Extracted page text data
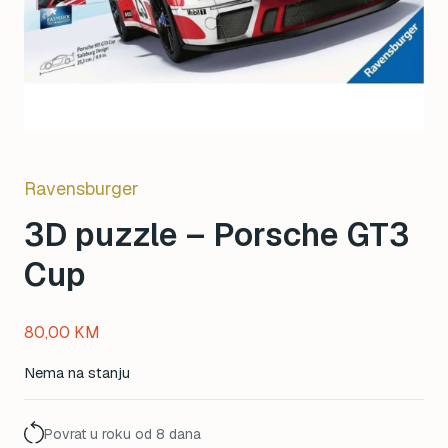
Ravensburger
3D puzzle – Porsche GT3
Cup
80,00
KM
Nema na stanju
Povrat u roku od 8 dana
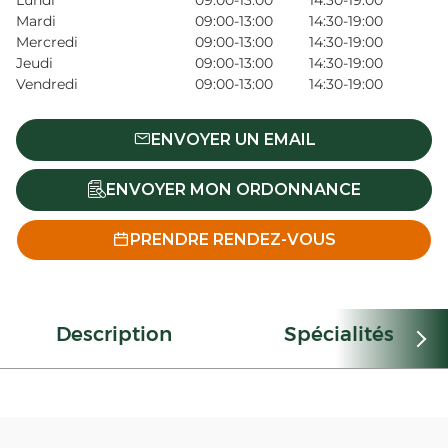
Lundi
09:00-13:00
14:30-19:00
Mardi
09:00-13:00
14:30-19:00
Mercredi
09:00-13:00
14:30-19:00
Jeudi
09:00-13:00
14:30-19:00
Vendredi
09:00-13:00
14:30-19:00
ENVOYER UN EMAIL
ENVOYER MON ORDONNANCE
PRENDRE RENDEZ-VOUS
Description
Spécialités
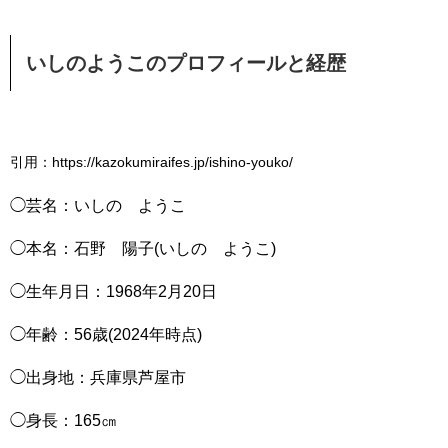
いしのようこのプロフィールと経歴
引用：https://kazokumiraifes.jp/ishino-youko/
◯芸名：いしの ようこ
◯本名：石野 陽子(いしの ようこ)
◯生年月日：1968年2月20日
◯年齢：56歳(2024年時点)
◯出身地：兵庫県芦屋市
◯身長：165㎝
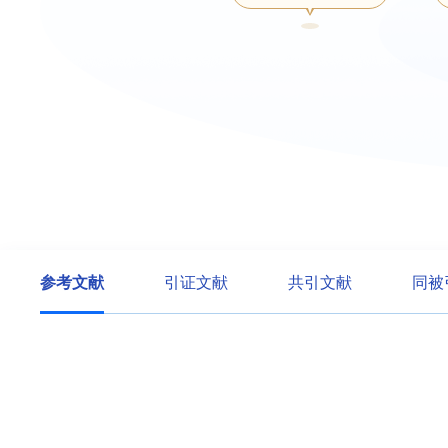
参考文献
引证文献
共引文献
同被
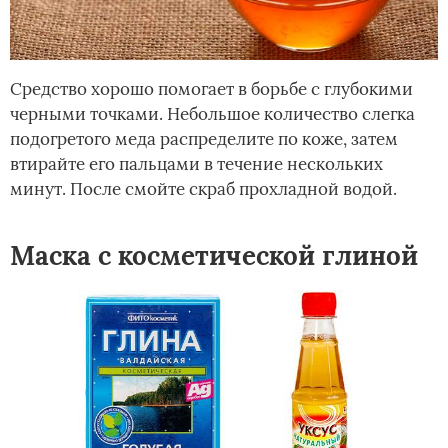
Средство хорошо помогает в борьбе с глубокими
черными точками. Небольшое количество слегка
подогретого меда распределите по коже, затем
втирайте его пальцами в течение нескольких
минут. После смойте скраб прохладной водой.
Маска с косметической глиной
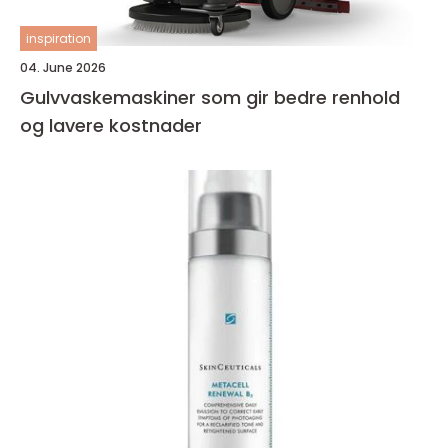
inspiration
04. June 2026
Gulvvaskemaskiner som gir bedre renhold
og lavere kostnader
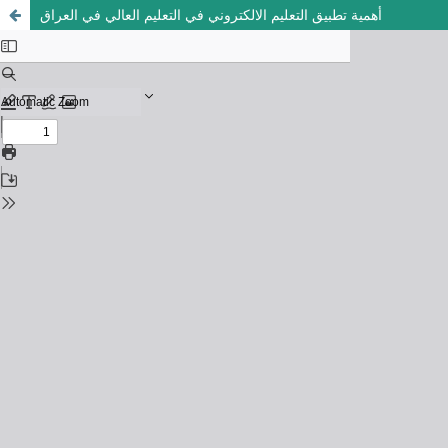
أهمية تطبيق التعليم الالكتروني في التعليم العالي في العراق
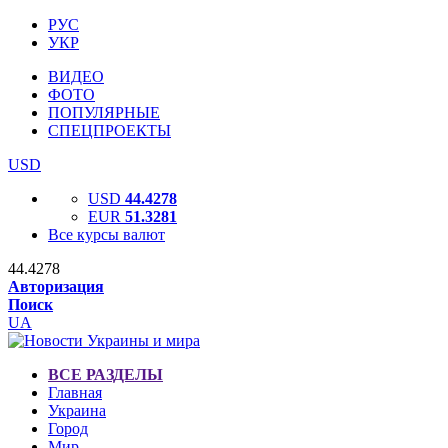
РУС
УКР
ВИДЕО
ФОТО
ПОПУЛЯРНЫЕ
СПЕЦПРОЕКТЫ
USD
USD
44.4278
EUR
51.3281
Все курсы валют
44.4278
Авторизация
Поиск
UA
ВСЕ РАЗДЕЛЫ
Главная
Украина
Город
Мир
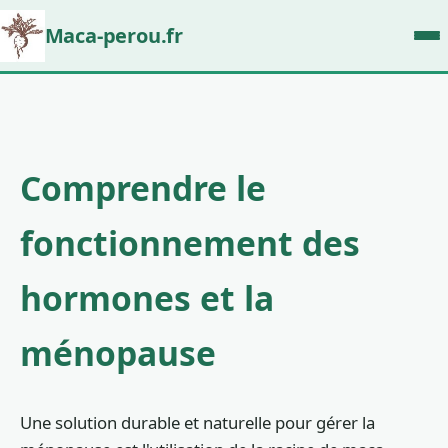
Maca-perou.fr
Comprendre le
fonctionnement des
hormones et la
ménopause
Une solution durable et naturelle pour gérer la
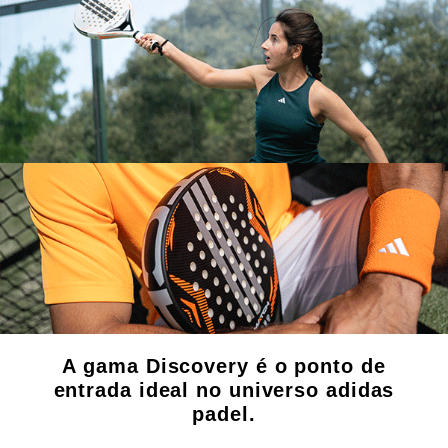
A gama Discovery é o ponto de
entrada ideal no universo adidas
padel.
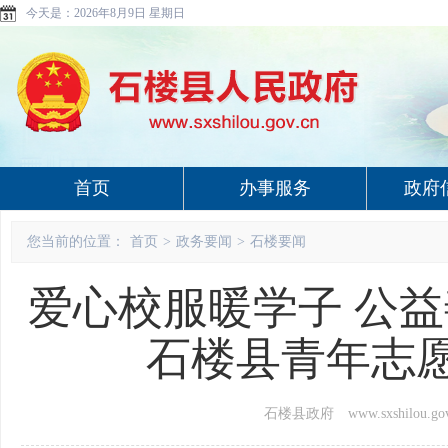
今天是：
2026年8月9日 星期日
首页
办事服务
政府
您当前的位置：
首页
>
政务要闻
>
石楼要闻
爱心校服暖学子 公
石楼县青年志
石楼县政府 www.sxshilou.gov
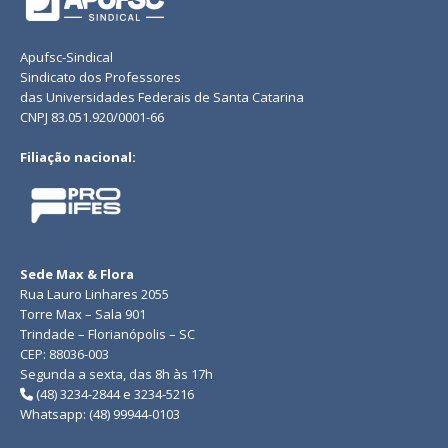
Apufsc-Sindical
Sindicato dos Professores
das Universidades Federais de Santa Catarina
CNPJ 83.051.920/0001-66
Filiação nacional:
Sede Max & Flora
Rua Lauro Linhares 2055
Torre Max – Sala 901
Trindade – Florianópolis – SC
CEP: 88036-003
Segunda a sexta, das 8h às 17h
(48) 3234-2844 e 3234-5216
Whatsapp: (48) 99944-0103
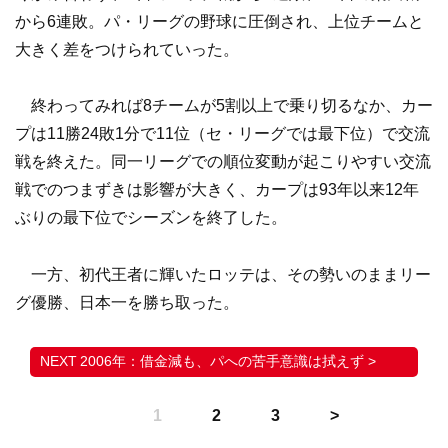
から6連敗。パ・リーグの野球に圧倒され、上位チームと
大きく差をつけられていった。
終わってみれば8チームが5割以上で乗り切るなか、カー
プは11勝24敗1分で11位（セ・リーグでは最下位）で交流
戦を終えた。同一リーグでの順位変動が起こりやすい交流
戦でのつまずきは影響が大きく、カープは93年以来12年
ぶりの最下位でシーズンを終了した。
一方、初代王者に輝いたロッテは、その勢いのままリー
グ優勝、日本一を勝ち取った。
2006年：借金減も、パへの苦手意識は拭えず >
1
2
3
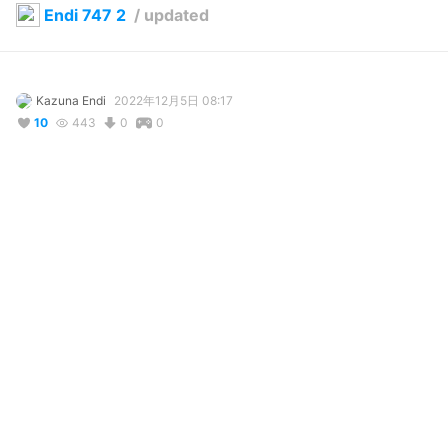
Endi 747 2
/
updated
Kazuna Endi
2022年12月5日 08:17
10
443
0
0
説明
#
VRoidStudio
写真・動画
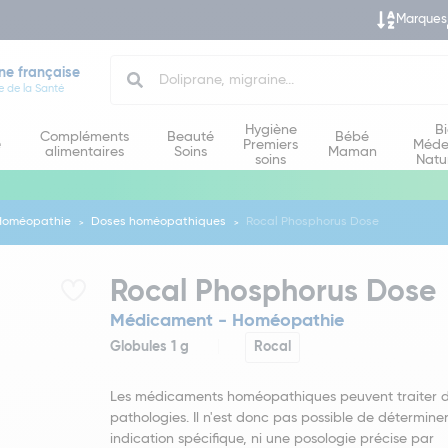
Marques
Search
ne française
e de la Santé
Hygiène
B
Compléments
Beauté
Bébé
e
Premiers
Méde
alimentaires
Soins
Maman
soins
Natu
Homéopathie
Doses homéopathiques
Rocal Phosphorus Dose
Rocal Phosphorus Dose
Médicament - Homéopathie
Globules 1 g
Rocal
Les médicaments homéopathiques peuvent traiter di
pathologies. Il n'est donc pas possible de détermine
indication spécifique, ni une posologie précise par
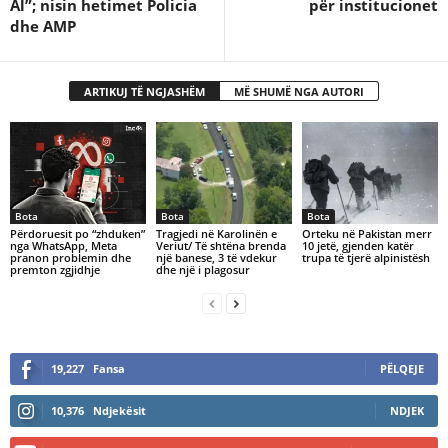
Al”; nisin hetimet Policia
për institucionet
dhe AMP
ARTIKUJ TË NGJASHËM
MË SHUMË NGA AUTORI
Bota
Bota
Bota
Përdoruesit po “zhduken”
Tragjedi në Karolinën e
Orteku në Pakistan merr
nga WhatsApp, Meta
Veriut/ Të shtëna brenda
10 jetë, gjenden katër
pranon problemin dhe
një banese, 3 të vdekur
trupa të tjerë alpinistësh
premton zgjidhje
dhe një i plagosur
19,227
Fansa
PËLQEJE
10,376
Ndjekësit
NDJEK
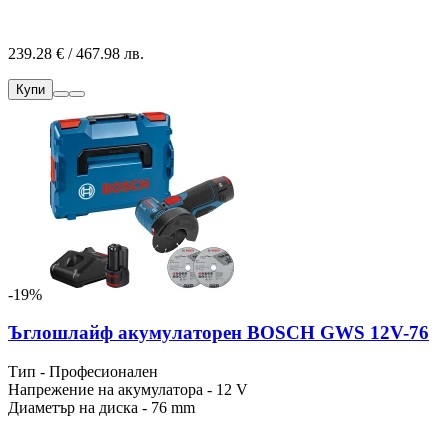
239.28 € / 467.98 лв.
Купи
-19%
Ъглошлайф акумулаторен BOSCH GWS 12V-76
Тип - Професионален
Напрежение на акумулатора - 12 V
Диаметър на диска - 76 mm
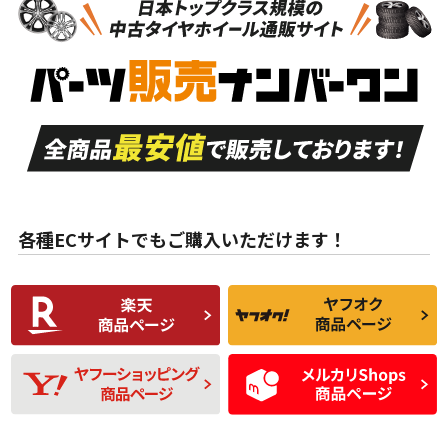
新車外し品（新古
S
S
新車外し品（新古
品）、イボ・ライン
品）
付き
走行距離も少なく、
走行距離も少なく、
A
A
目立つ傷もほとんど
非常に状態の良い中
ない中古品
古品
目立たない程度の使
走行距離・偏磨耗は
B
B
用傷があるが、良質
少ない、劣化のほと
な中古品
んどない中古品
各種ECサイトでもご購入いただけます！
使用感や傷があり、
偏磨耗・劣化は感じ
C
C
比較的きれいな中古
られるが、使用に問
品
題のない中古品
残り溝も少なく、偏
使用感や目立つ傷が
D
D
磨耗がみられ、短期
あり、一般的な中古
間使用できるくらい
品
の中古品
使用感や大きな傷が
即タイヤ交換レベル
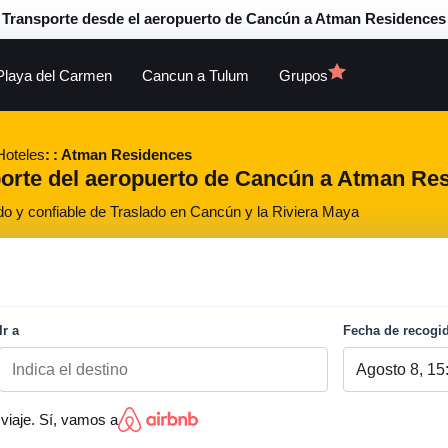
Transporte desde el aeropuerto de Cancún a Atman Residences
Playa del Carmen
Cancun a Tulum
Grupos
Hoteles
Atman Residences
porte del aeropuerto de Cancún a Atman Res
do y confiable de Traslado en Cancún y la Riviera Maya
Ir a
Fecha de recogi
viaje. Sí, vamos a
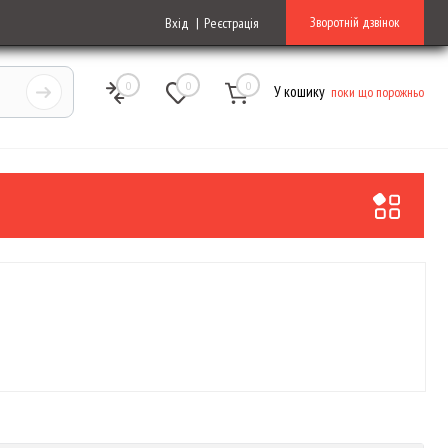
Зворотній дзвінок
Вхід
Реєстрація
0
0
0
У кошику
поки що порожньо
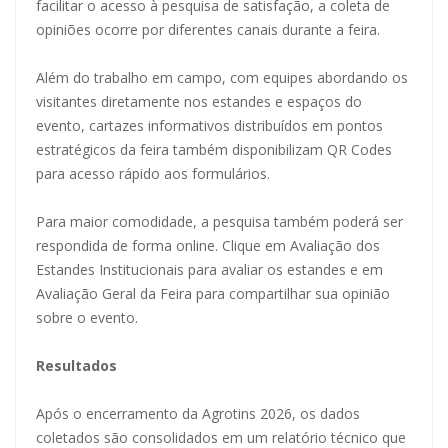
facilitar o acesso à pesquisa de satisfação, a coleta de
opiniões ocorre por diferentes canais durante a feira.
Além do trabalho em campo, com equipes abordando os
visitantes diretamente nos estandes e espaços do
evento, cartazes informativos distribuídos em pontos
estratégicos da feira também disponibilizam QR Codes
para acesso rápido aos formulários.
Para maior comodidade, a pesquisa também poderá ser
respondida de forma online. Clique em Avaliação dos
Estandes Institucionais para avaliar os estandes e em
Avaliação Geral da Feira para compartilhar sua opinião
sobre o evento.
Resultados
Após o encerramento da Agrotins 2026, os dados
coletados são consolidados em um relatório técnico que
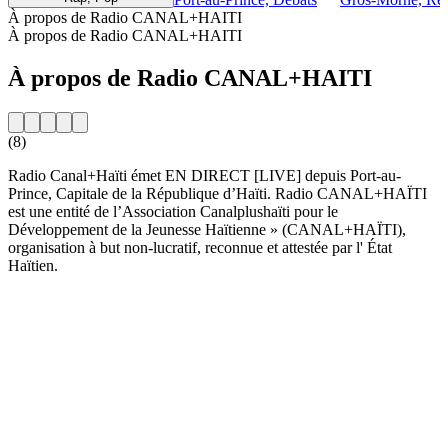
À propos de Radio CANAL+HAITI
À propos de Radio CANAL+HAITI
À propos de Radio CANAL+HAITI
(8)
Radio Canal+Haïti émet EN DIRECT [LIVE] depuis Port-au-
Prince, Capitale de la République d’Haïti. Radio CANAL+HAÏTI
est une entité de l’Association Canalplushaïti pour le
Développement de la Jeunesse Haïtienne » (CANAL+HAÏTI),
organisation à but non-lucratif, reconnue et attestée par l' État
Haïtien.
Site web de la radio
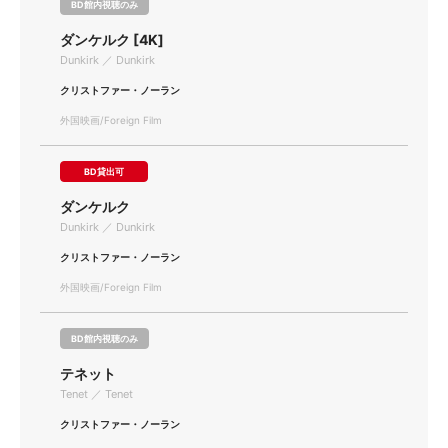
BD館内視聴のみ
ダンケルク [4K]
Dunkirk ／ Dunkirk
クリストファー・ノーラン
外国映画/Foreign Film
BD貸出可
ダンケルク
Dunkirk ／ Dunkirk
クリストファー・ノーラン
外国映画/Foreign Film
BD館内視聴のみ
テネット
Tenet ／ Tenet
クリストファー・ノーラン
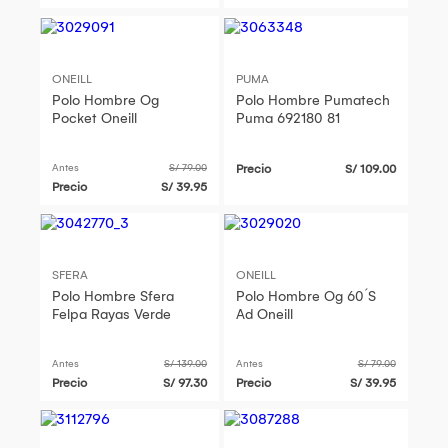
ONEILL
PUMA
Polo Hombre Og
Polo Hombre Pumatech
Pocket Oneill
Puma 692180 81
Antes
S/ 79.00
Precio
S/ 109.00
Precio
S/ 39.95
SFERA
ONEILL
Polo Hombre Sfera
Polo Hombre Og 60´S
Felpa Rayas Verde
Ad Oneill
Antes
S/ 139.00
Antes
S/ 79.00
Precio
S/ 97.30
Precio
S/ 39.95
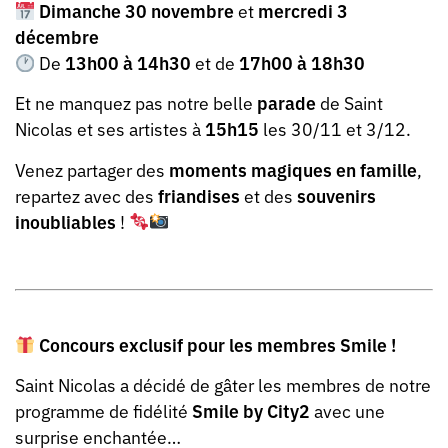
Dimanche 30 novembre
et
mercredi 3
décembre
De
13h00 à 14h30
et de
17h00 à 18h30
Et ne manquez pas notre belle
parade
de Saint
Nicolas et ses artistes à
15h15
les 30/11 et 3/12.
Venez partager des
moments magiques en famille
,
repartez avec des
friandises
et des
souvenirs
inoubliables
!
Concours exclusif pour les membres Smile !
Saint Nicolas a décidé de gâter les membres de notre
programme de fidélité
Smile by City2
avec une
surprise enchantée…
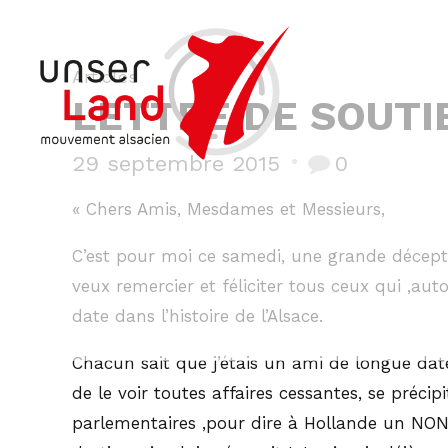
Articles
LETTRE DE SOUTI
29 septembre 2015
0
« Chers Amis, Mesdames et Messieurs,
C’est pour moi ce samedi, une grande déceptio
veux remercier et féliciter tous ceux qui ,au
date dans l’histoire de l’Alsace.
Chacun sait que j’étais un ami de longue date
de le voir toutes affaires cessantes, se précip
parlementaires ,pour dire à Hollande un NON d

> **EXERCISE DETAILS**:
Leave out any pictures, please, and quote only the lines from the top of the data through the line that contains "inspiration".

> **OUTPUT**:
Ravensburger
3D puzzle – Porsche GT3
Cup
80,00
KM
Nema na stanju
Povrat u roku od 8 dana
Lundi
09:00-13:00
14:30-19:00
Mardi
09:00-13:00
14:30-19:00
Mercredi
09:00-13:00
14:30-19:00
Jeudi
09:00-13:00
14:30-19:00
Vendredi
09:00-13:00
14:30-19:00
ENVOYER UN EMAIL
ENVOYER MON ORDONNANCE
PRENDRE RENDEZ-VOUS
Description
Spécialités
いしのようこのプロフィールと経歴
引用：https://kazokumiraifes.jp/ishino-youko/
◯芸名：いしの ようこ
◯本名：石野 陽子(いしの ようこ)
◯生年月日：1968年2月20日
◯年齢：56歳(2024年時点)
◯出身地：兵庫県芦屋市
◯身長：165㎝
参考文献
引证文献
共引文献
同被
Средство хорошо помогает в борьбе с глубокими
черными точками. Небольшое количество слегка
подогретого меда распределите по коже, затем
втирайте его пальцами в течение нескольких
минут. После смойте скраб прохладной водой.
Маска с косметической глиной
inspiration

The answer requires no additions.